Liebes Forum,
am Dienstag habe ich mehrere Kollektionen Mehlräslinge auf einem Friedhof in Weißensee (Berlin) gefunden. Auf Hinweis von Climbingfreak im zoom Forumstreffen letzten Dienstag, dass das inzwischen mehrere Arten sind, habe ich nachgelesen und mikroskopiert. Und hab jetzt so ein bisschen das Dilemma, dass meine Merkmale irgendwie zwischen Clitopilus prunulus und Clitopilus abprunulus zu liegen scheinen. Weil ich auch sonst noch gar keine Diskussionen zur Merkmalsvarianz gefunden habe, dachte ich, vielleicht können wir meine Kollektion mal diskutieren, so dass es in Zukunft vielleicht auch anderen helfen kann.
Meine Fruchtkörper riechen stark nach Mehl, deswegen schließe ich Clitopilus chrischonensis, der nicht nach Mehl riechen soll, im vorhinein aus. Um auf die Metachromasie, durch die er sich auch unterscheidet, zu testen, hätte ich kein Kresylblau. Pleurozystiden habe ich auch keine gesehen, nach Cheilos hab ich nicht geschaut (von beidem hätte C. chrischonensis wohl reichlich).
C. abprunulus soll sich durch leicht kleinere gedrungenere Sporen, einen exzentrischen Stiel, einen leicht gräulichen Hut und aufgeblasene breite (>10 μm) Hyphen der Lamellentrama unterscheiden.

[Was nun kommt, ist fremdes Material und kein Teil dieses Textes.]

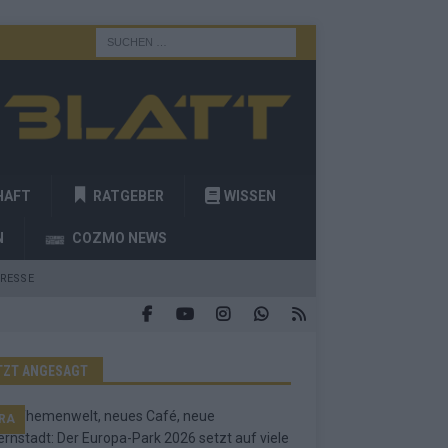
HAFT
RATGEBER
WISSEN
N
COZMO NEWS
RESSE
TZT ANGESAGT
RA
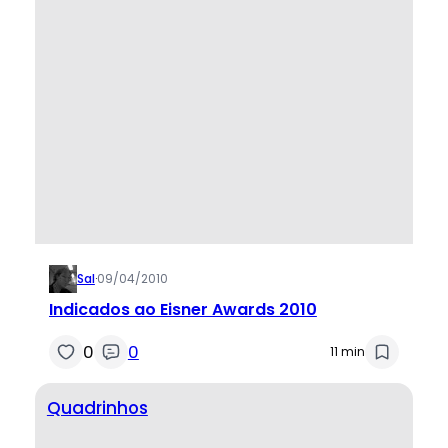
Sal
·
09/04/2010
Indicados ao Eisner Awards 2010
0
0
11 min
Quadrinhos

Ich stelle mal die eine Kollektion vor, die andere ist ähnlich, Link dazu gibts unten.
So sehen die Fruchtkörper makroskopisch aus:
Deutlich erkennbar exzentrischer Stiel, das könnte aber am gedrängten Wachstum liegen. Außerdem leicht graubräunliche Hutfarben, was vermutlich ein Witterungseinfluss ist - dort, wo der untere FK vom oberen geschützt war, ist der Hut weiß.
Dann die Lamellentrama:
Es gibt aufgeblasene Zellen die breiter als 10μm sind (die Eichung meiner Strichplatte beim 100er Objektiv ist 97μm/100Teilstriche), allerdings auch solche, die normal filiform sind, wie für C. prunulus beschrieben. Wie die Abbildungen der Lamellentramas (sowohl prunulus als auch abprunulus) in der Publikation sieht diese hier nicht aus.
Hier ist nochmal ein Übersichtsbild Lamellentrama mit kleinerer Vergrößerung(ca 160 o 250, hab ich vergessen), da sind Bereiche mit vorwiegend filiformen und mit vorwiegend aufgeblasenen Zellen auch nochmal auszumachen:
Und dann die Sporen (aus dem schon auf dem Hut vorhandenen Sporenabwurf)
Vermessen komme ich auf (n=20): (8,5-)8,6-10,0-11,2(-11,3) μm x (4,7-)5,2-5,8-6,7(-6,8) μm
Die Länge passt halbwegs gut zu C. abprunulus, allerdings sind sie dafür etwas schmal, wodurch auch der Quotient (1,5-1,7-2,0) nicht mehr so richtig passt. Die Publikation gibt an: (8) 8.5–11 (12) × (5) 5.5–8 mit Mittelwerten von 9,4x6,3, und für den Quotient 1,23-1,49-1,76.
Für C. prunulus gibt Erhard Ludwig (8) 10-12 (14) x 5-6 (8) an (ohne Quotient), da würden meine auch drin liegen. Das war aber natürlich vor der Abgrenzung von C. abprunulus.
Tja, und jetzt hänge ich etwas, weil meine Merkmale irgendwie gefühlt zwischen den Unterscheidungsabgrenzungen stecken. Im Moment tendiere ich zu C. prunulus, wegen der passenderen Sporenform und weil die aufgeblasenen Lamellentramahyphen trotzdem sehr langgezogen sind. Was denkt ihr?
Danke euch und liebe Grüße,
Lara
Noch ein paar Links / zum Weiterlesen:
Für die, die noch weiter schauen wollen, ist hier die zweite Kollektion von mir, etwas stämmiger und mit Sporen die etwas weiter nach oben ausreißen, aber insgesamt ähnlich: https://www.inaturalist.org/observations/222083919
Hier findet sich die Veröffentlichung / Erstbeschreibung von C. abprunulus: https://doi.org/10.1007/s11557-020-01603-6
Auf Wikipedia gibt es eine kurze Zusammenfassung der Artabgrenzung, https://de.wikipedia.org/wiki/Mehl-R%C3%A4sling
Im Kibby Band 4 ist C. abprunulus auch schon vorgestellt, wie ich heute festgestellt habe.